Par analogie avec la diffusion de reportages sur les maux du capitalisme, on observe qu'ils s'encadrent dans des dispositifs discursifs de pouvoir de telle sorte que cette appropriation re-signifiée de la critique du nouvel esprit du capitalisme dont parlent Boltanski et Chiapello de se produit.

Les impacts de ce processus dans le domaine politique sont désastreux. En perdant l'horizon de la critique structurelle du capitalisme, le débat politique se limite aux mécanismes de gestion – plus ou moins « efficaces » – dans lesquels les problèmes issus de la structure capitaliste sont simplement réduits à des points de l'ordre du jour (comme par exemple la lutte contre le capitalisme). pauvreté, inégalités raciales et de genre, etc.).
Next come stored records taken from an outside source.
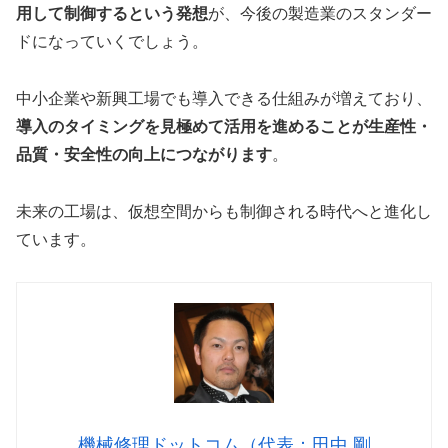
用して制御するという発想
が、今後の製造業のスタンダー
ドになっていくでしょう。
中小企業や新興工場でも導入できる仕組みが増えており、
導入のタイミングを見極めて活用を進めることが生産性・
品質・安全性の向上につながります
。
未来の工場は、仮想空間からも制御される時代へと進化し
ています。
機械修理ドットコム（代表：田中 剛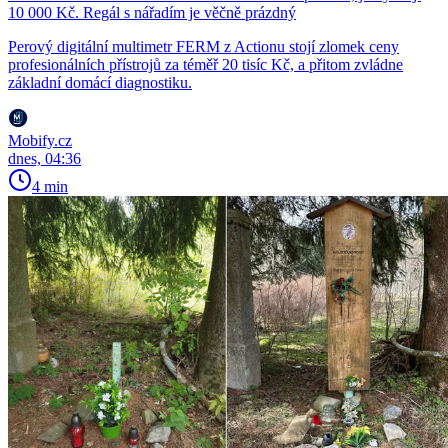
10 000 Kč. Regál s nářadím je věčně prázdný
Perový digitální multimetr FERM z Actionu stojí zlomek ceny
profesionálních přístrojů za téměř 20 tisíc Kč, a přitom zvládne
základní domácí diagnostiku.
Mobify.cz
dnes, 04:36
4 min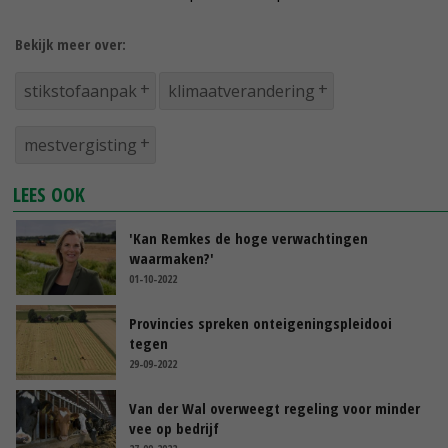
Bekijk meer over:
stikstofaanpak
klimaatverandering
mestvergisting
LEES OOK
'Kan Remkes de hoge verwachtingen
waarmaken?'
01-10-2022
Provincies spreken onteigeningspleidooi
tegen
29-09-2022
Van der Wal overweegt regeling voor minder
vee op bedrijf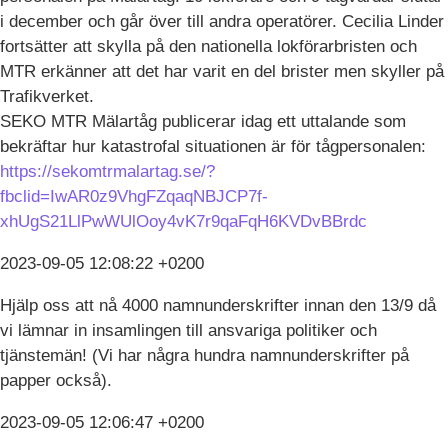
i december och går över till andra operatörer. Cecilia Linder
fortsätter att skylla på den nationella lokförarbristen och
MTR erkänner att det har varit en del brister men skyller på
Trafikverket.
SEKO MTR Mälartåg publicerar idag ett uttalande som
bekräftar hur katastrofal situationen är för tågpersonalen:
https://sekomtrmalartag.se/?
fbclid=IwAR0z9VhgFZqaqNBJCP7f-
xhUgS21LlPwWUlOoy4vK7r9qaFqH6KVDvBBrdc
2023-09-05 12:08:22 +0200
Hjälp oss att nå 4000 namnunderskrifter innan den 13/9 då
vi lämnar in insamlingen till ansvariga politiker och
tjänstemän! (Vi har några hundra namnunderskrifter på
papper också).
2023-09-05 12:06:47 +0200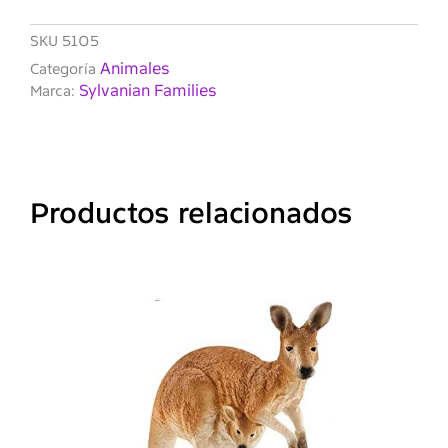
SKU
5105
Animales
Categoría
Sylvanian Families
Marca:
Productos relacionados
Le choc idéologique entre la défense du capital et la lutte contre le capital se réduit à ceux qui défendent uniquement les riches ou à ceux qui se soucient de la pauvreté.

Dans les pays à la périphérie du capitalisme, le désastre est encore plus grand, car traditionnellement, ce qu’on appelait la gauche se préoccupait aussi de la lutte contre l’impérialisme. Le concept de « mondialisation », approprié dans une perspective gélatineuse et séparé des processus d’appropriation des richesses dans le système capitaliste mondial, a contribué à vider le sens anti-impérialiste d’une politique de gauche.

Les actions spécifiques en matière de défense des droits de l'homme, de lutte contre la pauvreté et les inégalités raciales et de genre font l'objet de Realpolitik au sein d’appareils d’État de plus en plus englobés dans la logique du grand capital transnational. Ainsi naît une « gauche transgénique » qui combine des mesures d’action positive avec des politiques d’ajustement budgétaire macroéconomique qui garantissent le pillage des ressources publiques par le capital rentier.

En fin de compte, tous les diagnostics des maux du capitalisme, répétés et diffusés sans cesse sans analyse structurelle, génèrent l'impression d'une action sans sujet - de la même manière que le chantage du marché spéculatif qui pousse à des politiques macroéconomiques plus restrictives semble n’avoir aucun sujet à promouvoir (c’est le « marché » qui est suspect). Dans une société d’individus (et non de classes), tout ce qui arrive de mauvais semble être le produit de la dégradation des êtres humains.

Même si tout le monde est coupable, personne n’est responsable. Et touchez le bateau. Le réalisme néolibéral se réalise pleinement avec des tragédies qui se multiplient, mais qui ne génèrent pas d’indignation – à la limite elles génèrent la paralysie ou je dirais même le cynisme de la part de ceux qui n’en ont pas été touchés.

*Denis De Oliveira Il est professeur du cours de journalisme à l'École des communications et des arts de l'USP. Auteur, entre autres, de livres Le racisme structurel : une perspective historico-critique (Dandara).

Références

BOLTANSKI, L. ; CHIAPELLO, E. Le nouvel esprit du capitalisme. São Paulo : Martins Fontes, 2009.

FISHER, Marc. Réalisme capitaliste : est-il plus facile d’imaginer la fin du monde que la fin du capitalisme ? São Paulo : Autonomie littéraire, 2020.

Foucault, M. microphysique du pouvoir. Rio de Janeiro, Graal, 1984.